ABSTRACT


      In order to investigate the effects of a permanent increase in cellular H2O2 on cation homeostasis we have utilized a T-DNA insertion mutant of the Arabidopsis CATALASE 2 gene. This mutant (cat2-1) exhibits 20% of wild type leaf catalase activity and accumulates more H2O2 than wild type under normal conditions. In addition to reduced size, pale green color and great reduction in secondary roots, the cat2-1 mutant exhibited increased sensitivity to H2O2 , NaCl, norspermidine, high light and cold stress. On the other hand, the germination of the cat2-1 mutant is more tolerant to lithium than that of wild type. This novel phenotype cannot be explained by changes in lithium transport. Actually, the uptake of lithium (and of other toxic cations such as sodium and norspermidine) is increased in the cat2-1 mutant while K+ levels were decreased.
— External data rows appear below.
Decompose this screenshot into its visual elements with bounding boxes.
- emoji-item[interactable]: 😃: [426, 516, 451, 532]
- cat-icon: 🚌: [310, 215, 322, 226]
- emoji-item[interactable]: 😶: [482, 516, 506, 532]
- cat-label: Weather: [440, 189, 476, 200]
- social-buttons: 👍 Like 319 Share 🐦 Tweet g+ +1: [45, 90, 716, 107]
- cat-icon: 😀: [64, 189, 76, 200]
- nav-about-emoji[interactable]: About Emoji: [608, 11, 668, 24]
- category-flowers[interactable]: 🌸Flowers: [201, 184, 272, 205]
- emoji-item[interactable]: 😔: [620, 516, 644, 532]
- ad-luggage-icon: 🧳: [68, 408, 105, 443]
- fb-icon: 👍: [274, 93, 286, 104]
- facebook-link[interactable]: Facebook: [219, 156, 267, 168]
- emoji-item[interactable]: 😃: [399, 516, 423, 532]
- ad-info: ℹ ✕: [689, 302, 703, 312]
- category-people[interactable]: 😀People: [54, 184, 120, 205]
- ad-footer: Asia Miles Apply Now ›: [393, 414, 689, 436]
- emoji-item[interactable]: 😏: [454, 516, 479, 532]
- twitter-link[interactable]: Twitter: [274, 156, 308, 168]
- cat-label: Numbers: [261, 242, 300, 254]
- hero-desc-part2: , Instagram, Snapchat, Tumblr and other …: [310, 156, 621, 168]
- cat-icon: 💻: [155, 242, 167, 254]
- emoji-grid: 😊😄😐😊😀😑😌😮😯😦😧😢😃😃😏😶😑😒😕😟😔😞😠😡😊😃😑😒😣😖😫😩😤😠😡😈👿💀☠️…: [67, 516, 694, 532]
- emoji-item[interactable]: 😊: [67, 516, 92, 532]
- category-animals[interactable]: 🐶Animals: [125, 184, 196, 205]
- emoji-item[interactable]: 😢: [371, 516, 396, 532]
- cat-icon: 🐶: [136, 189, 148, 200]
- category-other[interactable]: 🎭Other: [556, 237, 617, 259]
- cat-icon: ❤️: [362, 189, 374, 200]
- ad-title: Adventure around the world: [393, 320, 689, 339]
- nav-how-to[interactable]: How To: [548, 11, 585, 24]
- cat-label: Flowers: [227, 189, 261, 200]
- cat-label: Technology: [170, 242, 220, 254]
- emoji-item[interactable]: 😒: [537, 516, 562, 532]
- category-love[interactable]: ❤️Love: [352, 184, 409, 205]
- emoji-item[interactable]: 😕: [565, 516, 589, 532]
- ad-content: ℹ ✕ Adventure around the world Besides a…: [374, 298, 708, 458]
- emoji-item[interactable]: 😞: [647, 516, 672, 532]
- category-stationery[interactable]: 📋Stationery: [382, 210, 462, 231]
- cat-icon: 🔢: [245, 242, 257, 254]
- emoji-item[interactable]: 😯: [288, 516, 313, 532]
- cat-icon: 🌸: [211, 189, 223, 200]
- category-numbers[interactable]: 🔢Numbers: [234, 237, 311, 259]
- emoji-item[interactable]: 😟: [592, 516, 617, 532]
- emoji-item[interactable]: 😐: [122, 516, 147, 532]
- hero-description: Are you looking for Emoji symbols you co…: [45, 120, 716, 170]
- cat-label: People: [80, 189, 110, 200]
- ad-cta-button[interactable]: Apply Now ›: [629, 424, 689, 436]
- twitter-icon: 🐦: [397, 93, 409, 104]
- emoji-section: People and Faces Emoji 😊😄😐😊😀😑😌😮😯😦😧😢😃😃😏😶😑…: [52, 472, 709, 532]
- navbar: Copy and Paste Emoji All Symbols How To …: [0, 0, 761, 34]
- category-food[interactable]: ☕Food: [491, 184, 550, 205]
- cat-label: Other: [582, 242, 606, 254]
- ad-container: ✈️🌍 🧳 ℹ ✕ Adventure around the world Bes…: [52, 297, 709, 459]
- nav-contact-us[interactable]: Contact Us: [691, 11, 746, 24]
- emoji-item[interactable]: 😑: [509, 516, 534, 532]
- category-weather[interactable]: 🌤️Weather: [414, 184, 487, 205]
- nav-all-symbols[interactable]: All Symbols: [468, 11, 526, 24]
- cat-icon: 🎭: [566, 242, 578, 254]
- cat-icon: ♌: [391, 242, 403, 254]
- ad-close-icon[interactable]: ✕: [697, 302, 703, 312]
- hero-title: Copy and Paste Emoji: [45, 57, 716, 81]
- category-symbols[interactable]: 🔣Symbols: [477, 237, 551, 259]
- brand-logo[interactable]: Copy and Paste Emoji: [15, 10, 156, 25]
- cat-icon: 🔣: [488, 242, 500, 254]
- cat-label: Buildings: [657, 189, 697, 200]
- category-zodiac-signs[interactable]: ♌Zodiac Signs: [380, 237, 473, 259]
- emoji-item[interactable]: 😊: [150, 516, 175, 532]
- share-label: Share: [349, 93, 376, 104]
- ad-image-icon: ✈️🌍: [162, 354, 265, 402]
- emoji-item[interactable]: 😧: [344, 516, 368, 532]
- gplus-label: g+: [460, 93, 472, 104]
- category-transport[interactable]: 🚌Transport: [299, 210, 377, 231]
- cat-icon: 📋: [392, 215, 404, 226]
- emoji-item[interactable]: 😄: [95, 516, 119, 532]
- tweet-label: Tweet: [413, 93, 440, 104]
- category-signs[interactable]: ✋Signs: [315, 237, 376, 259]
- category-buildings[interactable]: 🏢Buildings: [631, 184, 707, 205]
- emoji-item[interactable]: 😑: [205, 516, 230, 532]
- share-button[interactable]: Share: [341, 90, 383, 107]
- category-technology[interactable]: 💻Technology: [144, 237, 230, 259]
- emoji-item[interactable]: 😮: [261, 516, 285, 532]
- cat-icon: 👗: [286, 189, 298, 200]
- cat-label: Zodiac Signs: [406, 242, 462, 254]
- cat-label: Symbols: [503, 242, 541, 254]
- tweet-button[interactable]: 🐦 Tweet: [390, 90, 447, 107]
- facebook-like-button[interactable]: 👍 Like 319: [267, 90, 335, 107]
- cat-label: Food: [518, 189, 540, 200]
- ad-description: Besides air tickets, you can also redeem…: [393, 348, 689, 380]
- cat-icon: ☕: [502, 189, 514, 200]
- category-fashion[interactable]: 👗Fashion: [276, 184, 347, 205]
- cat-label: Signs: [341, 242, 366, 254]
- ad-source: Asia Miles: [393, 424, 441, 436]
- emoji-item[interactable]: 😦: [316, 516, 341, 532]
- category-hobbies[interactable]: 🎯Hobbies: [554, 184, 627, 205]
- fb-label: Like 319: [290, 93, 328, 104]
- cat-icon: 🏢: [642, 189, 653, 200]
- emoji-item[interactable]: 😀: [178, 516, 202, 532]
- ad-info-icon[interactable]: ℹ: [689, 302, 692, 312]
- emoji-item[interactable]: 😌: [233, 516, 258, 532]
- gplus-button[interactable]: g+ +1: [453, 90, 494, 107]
Lithium tolerance of this mutant seems to result both from insensitivity to the inhibitory ethylene induced by this cation and from reduced capability for ethylene production. Accordingly, induction by ethylene of responsive genes such as etr1-1 and ein3-3 are lithium tolerant and inhibition of ethylene biosynthesis with 2-aminoisobutyrate protects against lithium toxicity. Microarray analysis of gene expression indicates that the expression of genes related to cation transport and ethylene synthesis and perception was not altered in the cat2-1 mutant, suggesting that H2O2 modulates these processes at the protein level. These results uncover a cross-talk between oxidative stress, cation homeostasis and ethylene.